The North's state news agency said Pyongyang would act as a responsible nuclear state and vowed not to use its nuclear weapons unless its sovereignty was infringed.

Michael Madden, an expert on North Korea's secretive leadership, said, "With Iran being off the table, the North Koreans have placed themselves at the top of the foreign policy agenda as far as nation-states who present a threat to the U.S."

DOUBTS RAISED

The device had a yield of about 6 kilo tonnes, according to the office of a South Korean lawmaker on the parliamentary intelligence committee - roughly the same size as the North's last test, which was equivalent to 6-7 kilo tonnes of TNT.

"Given the scale, it is hard to believe this is a real hydrogen bomb," said Yang Uk, a senior research fellow at the Korea Defence and Security Forum.

Joe Cirincione, a nuclear expert who is president of Ploughshares Fund, a global security organization, said North Korea may have mixed a hydrogen isotope in a normal atomic fission bomb.

"Because it is, in fact, hydrogen, they could claim it is a hydrogen bomb," he said. "But it is not a true fusion bomb capable of the massive multi-megaton yields these bombs produce".

The USGS reported a 5.1 magnitude quake that South Korea said was 49 km (30 miles) from the Punggye-ri site where the North has conducted nuclear tests in the past.

The test may mark an advance of North Korea's nuclear technology. The claim of miniaturizing, which would allow the device to be adapted as a weapon and placed on a missile, would pose a new threat to the United States and its regional allies, Japan and South Korea.

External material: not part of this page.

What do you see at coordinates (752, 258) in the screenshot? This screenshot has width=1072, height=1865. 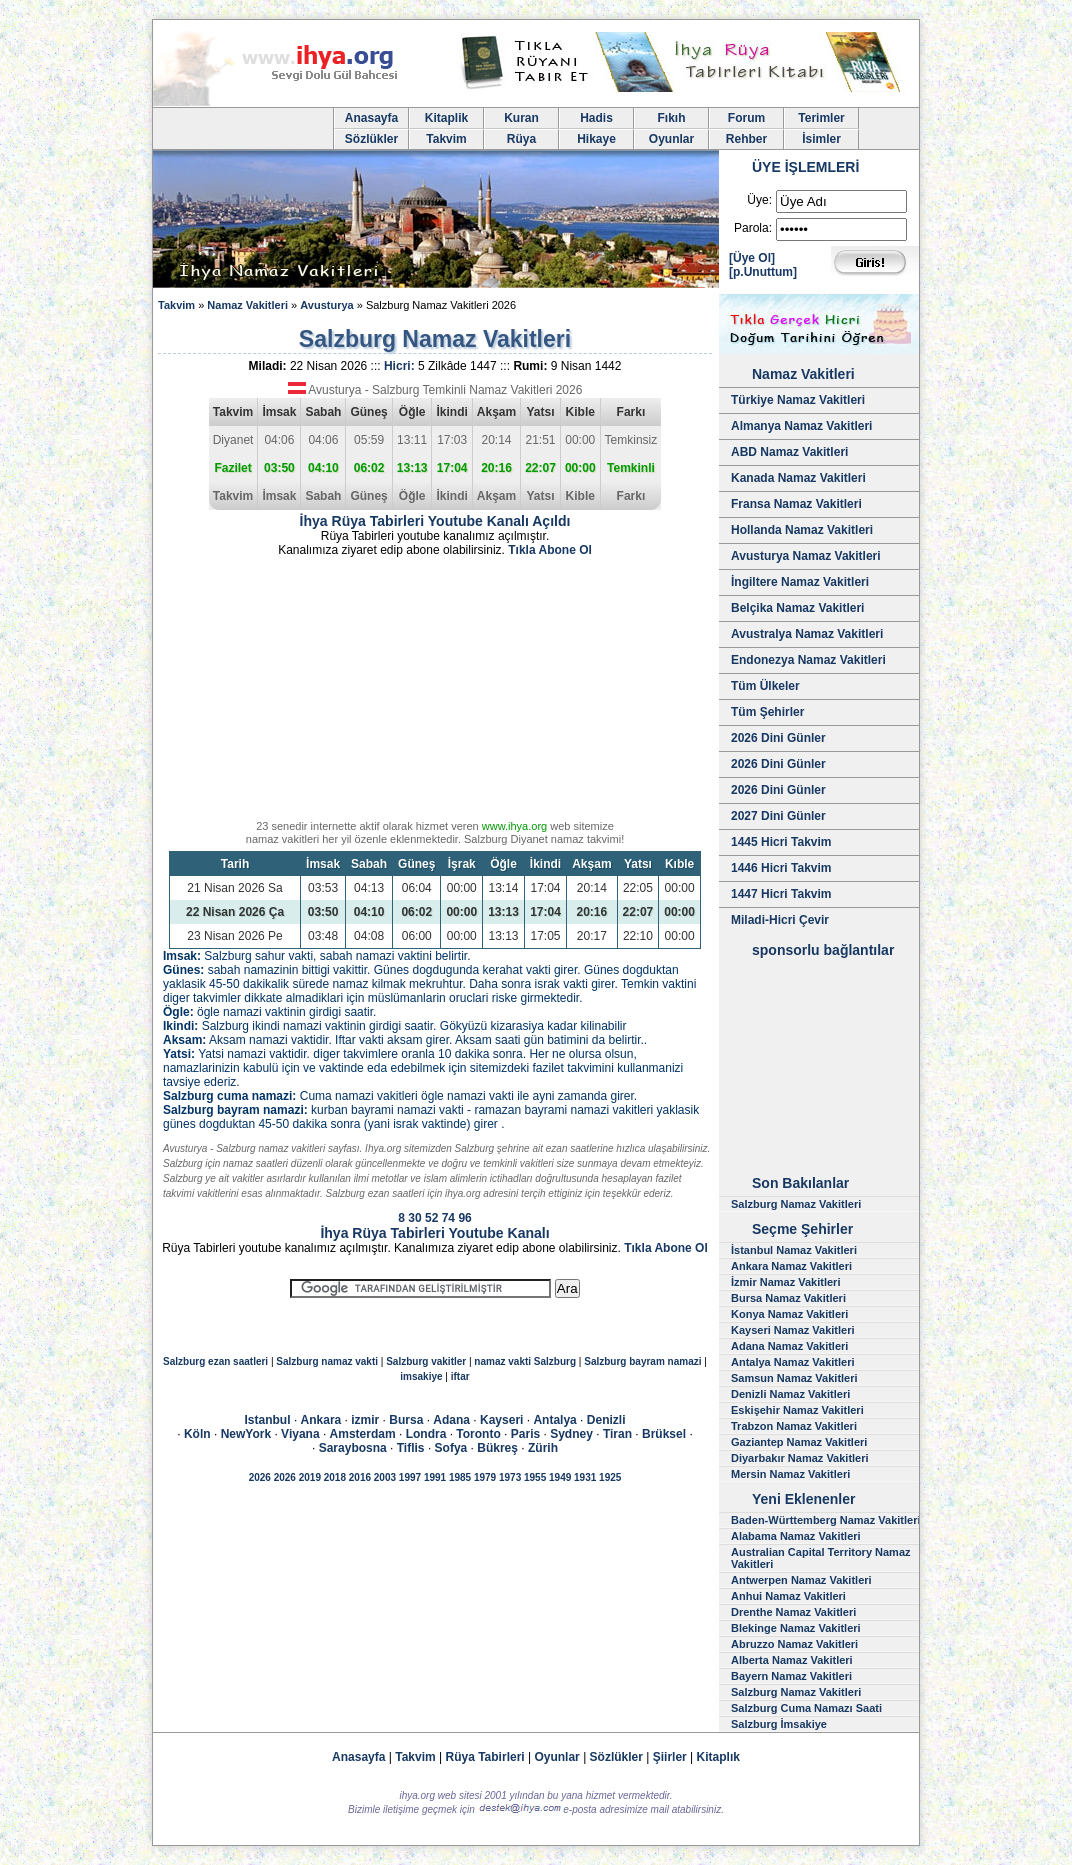 I see `[Üye Ol]` at bounding box center [752, 258].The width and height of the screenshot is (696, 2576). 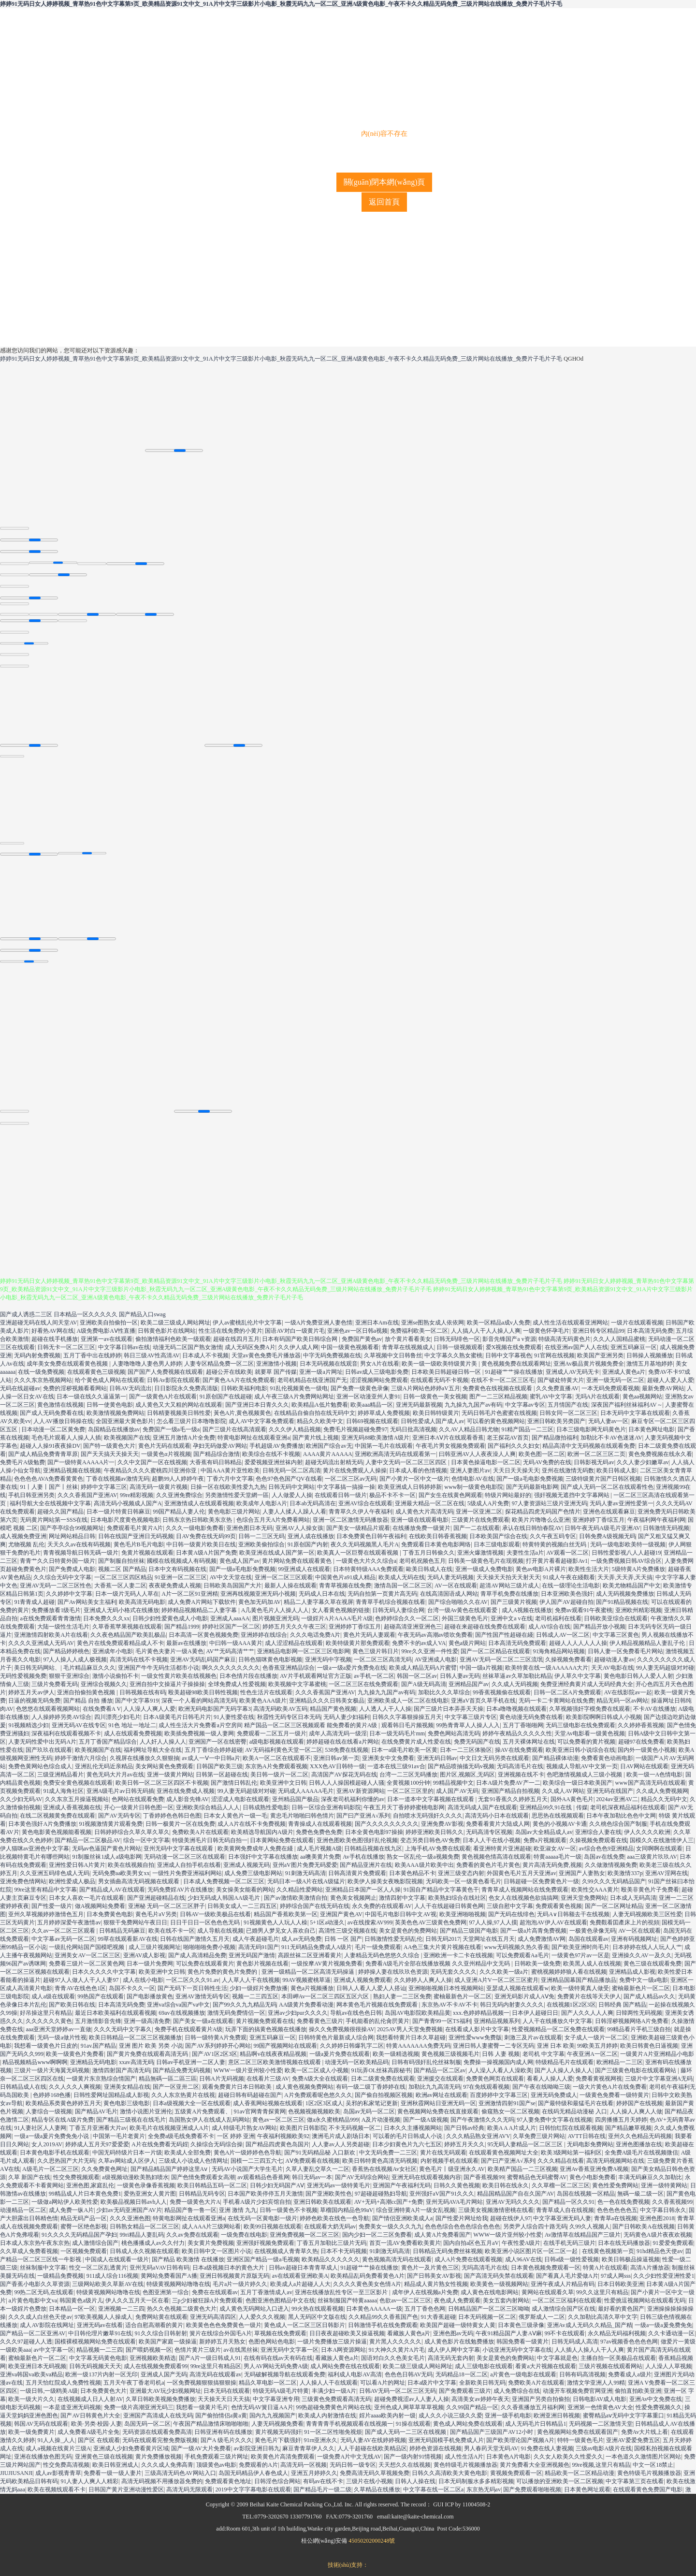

The North's previous miniaturization claims have not been independently verified. Many experts also doubt whether the North possesses missile technology capable of reliably delivering a warhead to the continental United States.

South Korea said it would take all possible measures, including possible U. N. sanctions, to ensure Pyongyang paid the price.

"The government must now work closely with the international community to ensure that North Korea pays the commensurate price for the latest nuclear test," President Park Geun-hye said in astatement. "We must respond decisively through measures such as strong international sanctions."

Conventional atomic bombs split atoms from heavier elements such as uranium or plutonium. They occur in one stage. The process is called fission. Hydrogen bombs have a second stage after fission. This fusion stage releases much more energy.